また、ソニーが不動産事業を立ち上げたとの報道もあった。
”ソニーが不動産仲介業に参入し、新会社「ソニー不動産」が今月から営業を始めた。ビッグデータを活用するなど得意の情報技術を駆使し、不動産業界の慣例を破る手数料設定にしたのが特徴だ。”(朝日新聞)
ソニーは既に銀行や保険も扱い、金融事業は彼らの柱の一つとなっているので、不動産を扱うのは時間の問題であるとは思っていた。が、やはり違和感を感じる人は多いだろう
なぜソニーが不動産、介護…飛び地で見つめ直す原点 ~ソニー・スピリット取り戻せるか
” ソニーが4月、「ソニー不動産」を新設し、不動産仲介・管理事業への参入を発表すると、社内外から疑問や批判の声がわきあがった。あるソニーOBは「本業のエレクトロニクスが不振なのに、『飛び地』の不動産に注力するべきタイミングなのか」と手厳しい。この発表をきっかけにソニーに落胆して退職を決めた社員もいるという。”(日本経済新聞)

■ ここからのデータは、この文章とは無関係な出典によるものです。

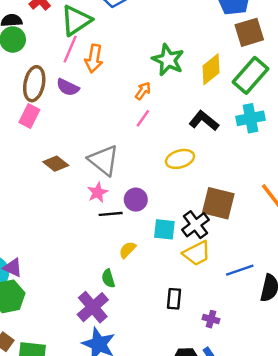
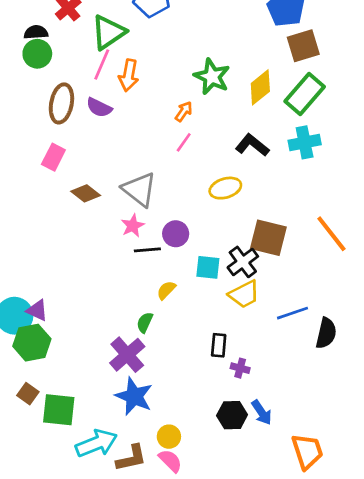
pink rectangle: (29, 116) -> (53, 157), moved
green semicircle: (108, 278) -> (145, 322), turned 42
purple cross: (211, 319) -> (240, 368), moved

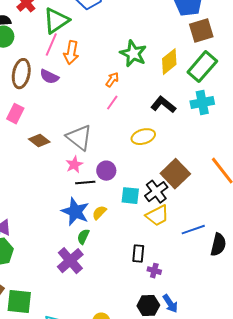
brown square: (268, 238) -> (175, 174), turned 32
blue star: (134, 396) -> (75, 212), moved

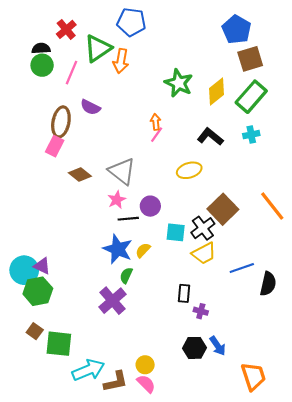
pink line: (51, 45) -> (71, 73), moved
orange arrow: (71, 53) -> (121, 61), moved
brown ellipse: (21, 74) -> (61, 122), moved
orange arrow: (112, 80) -> (156, 122), moved, turned -42
cyan cross: (202, 103) -> (251, 135), size x0.7

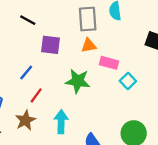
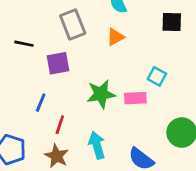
gray rectangle: (88, 19) -> (73, 24), moved
orange triangle: (89, 46) -> (115, 37), moved
pink rectangle: (109, 63) -> (135, 98), moved

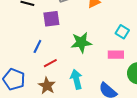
pink rectangle: (135, 98) -> (116, 55), moved
red line: (60, 125) -> (50, 63), turned 40

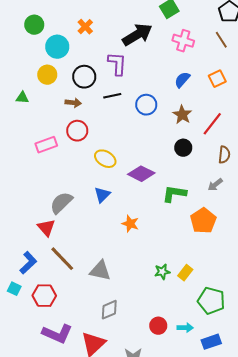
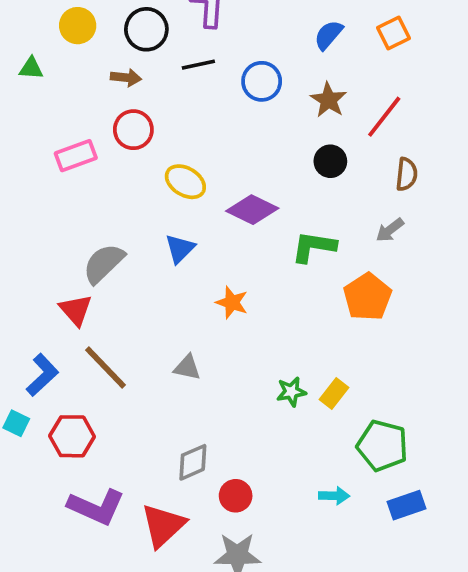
gray triangle: (100, 271) -> (187, 368), moved, size x0.7
red circle: (158, 326) -> (236, 496), moved
blue rectangle: (211, 342) -> (407, 505), moved

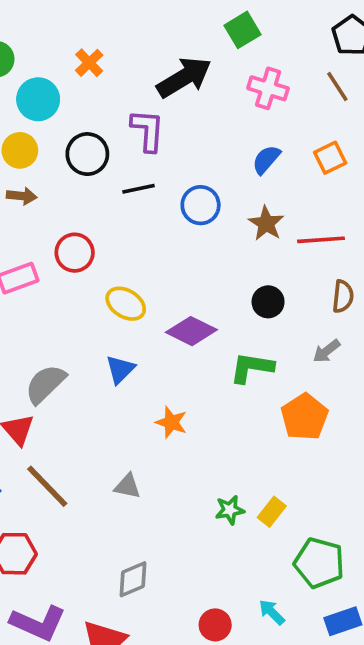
brown arrow: (126, 78) -> (22, 196), moved
red line: (384, 117) -> (321, 240), turned 48
black circle: (330, 161) -> (268, 302), moved
red circle: (236, 496) -> (215, 625), moved
cyan arrow: (334, 496) -> (272, 612), turned -136

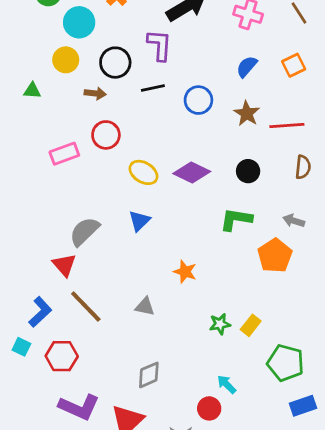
brown arrow: (22, 196) -> (95, 93), moved
purple diamond: (191, 331) -> (192, 172), moved
gray arrow: (326, 351) -> (294, 221), moved, turned 55
orange star: (171, 422) -> (185, 272), moved
cyan arrow: (272, 612) -> (227, 384), moved

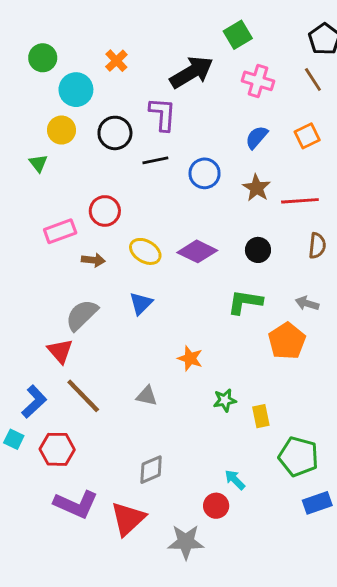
green triangle: (32, 91) -> (38, 163), moved, turned 48
brown arrow: (95, 93) -> (93, 260), moved
green star: (220, 324) -> (225, 400), moved
yellow rectangle: (251, 325) -> (261, 416), turned -50

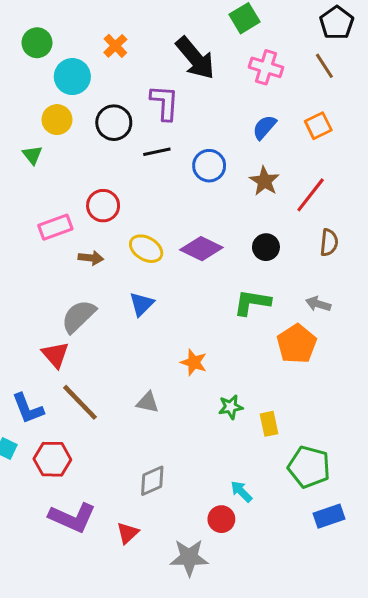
black arrow: (192, 72) -> (195, 58), turned 81
red line: (300, 201) -> (311, 195), turned -48
blue L-shape: (34, 402) -> (28, 408), turned 112
red triangle: (128, 519) -> (128, 533), size x0.6

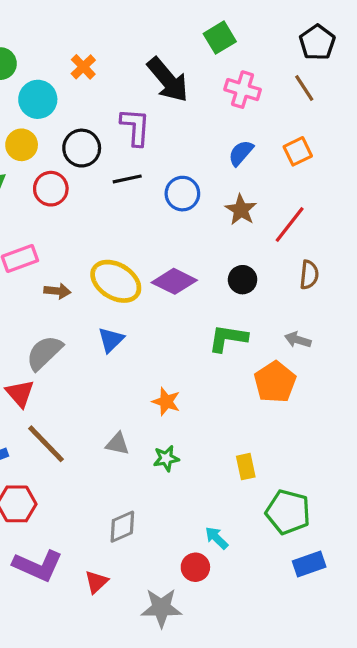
red circle: (103, 206) -> (51, 189), moved
yellow ellipse: (146, 249) -> (116, 281), size x1.4
green star: (231, 407) -> (166, 458), moved

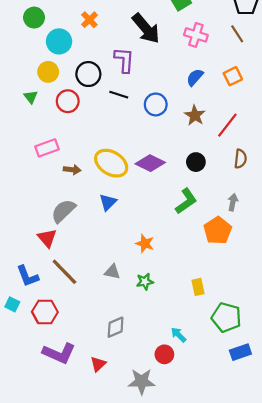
black line: (127, 179) -> (119, 95), turned 30
green L-shape: (228, 338) -> (186, 201), turned 136
gray arrow: (298, 340) -> (233, 202), turned 84

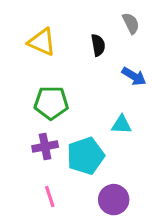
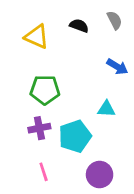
black semicircle: (98, 45) -> (79, 26), moved, turned -60

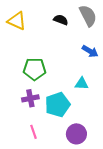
gray semicircle: (115, 20) -> (88, 16), size x1.5
yellow triangle: (37, 37) -> (17, 21), moved

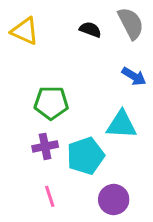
cyan triangle: (82, 84) -> (121, 125), size x1.5

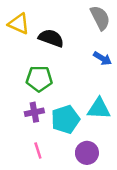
black semicircle: (90, 30) -> (51, 38), moved, size x1.5
cyan triangle: (121, 125) -> (99, 109), moved

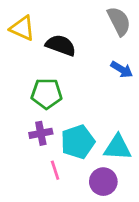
cyan triangle: (99, 109) -> (118, 148), moved
pink line: (38, 150) -> (55, 170), moved

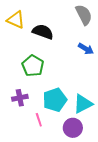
green pentagon: (47, 94) -> (33, 66), turned 30
purple cross: (41, 133) -> (20, 98), moved
cyan triangle: (118, 148) -> (83, 104), turned -30

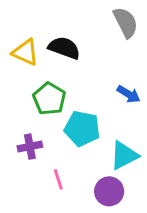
yellow triangle: (16, 20) -> (25, 52), moved
blue arrow: (86, 49) -> (129, 94), moved
cyan pentagon: (55, 100) -> (82, 129), moved, turned 30

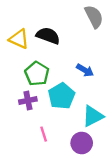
blue arrow: (129, 94) -> (85, 70), moved
cyan pentagon: (82, 129) -> (62, 96), turned 30
purple cross: (30, 147) -> (28, 100), moved

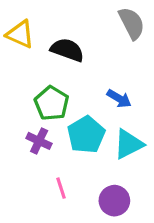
yellow triangle: (19, 39) -> (20, 34), moved
purple cross: (28, 100) -> (39, 141), turned 36
cyan triangle: (93, 116) -> (129, 144), moved

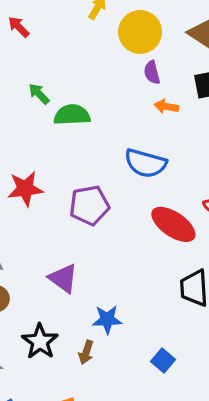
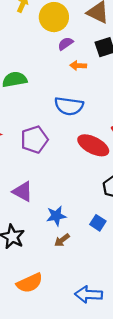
purple semicircle: (152, 72) -> (65, 44), turned 77
brown arrow: (86, 352) -> (62, 240), moved, turned 42
blue square: (163, 360) -> (98, 223), moved

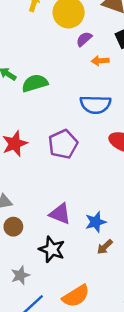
purple triangle: (23, 192) -> (60, 214), moved

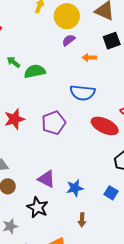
purple semicircle: (84, 39) -> (69, 40), moved
brown arrow: (105, 247) -> (82, 220), moved, turned -48

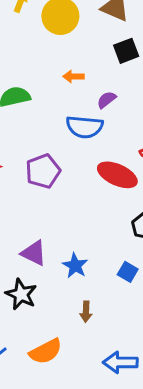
purple semicircle: (69, 40) -> (107, 100), moved
orange arrow: (89, 57) -> (73, 77), moved
blue star: (75, 188) -> (75, 266), turned -30

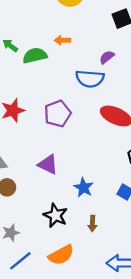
orange arrow: (73, 77) -> (62, 40), moved
purple triangle: (34, 253) -> (48, 164), moved
black star: (21, 294) -> (55, 215), moved

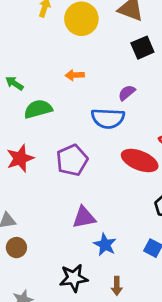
green semicircle: (35, 56) -> (38, 109), moved
purple triangle: (48, 164) -> (84, 217), moved, turned -35
black star: (55, 215) -> (74, 278), turned -30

「ソニースピリット」があれば、エレクトロニクスでなくとも事業は何でも構わない、と考えているのだろう。
それはそれでいい。が、代ゼミにしろ、ソニーにしろ、「本業」はこれからどうなるのだろうか。かつての本業が、本業ではなく単なる副業になる時が来るのだろうか。
そして、実はイオンも「本業」が苦戦中だ。
”本業が惨憺たる結果だった。7月4日にイオンが発表した第1四半期(3月~5月)決算は、本業のGMS(総合スーパー)事業、SM(食品スーパー)事業が、ともに営業赤字に沈んだ。”(東洋経済)
”・イオンフィナンシャルサービス発足による、総合的な金融サービスを提供できる体制が優位性を発揮
・カードショッピング、カードキャッシングが順調に伸長
・銀行ATM台数も5000台を超える”(イオンIR資料)
もちろん、イオンは「本業あっての金融」なのだろうが、スーパーが赤字をいつまでも垂れ流すわけにもいかないだろう。
もしかしたら、「本業」はトントン、儲けは金融で、というのが、これからの企業のスタイルなのかもしれない。
が、ソニーの「本業」の1ファンとしては、寂しい限りである。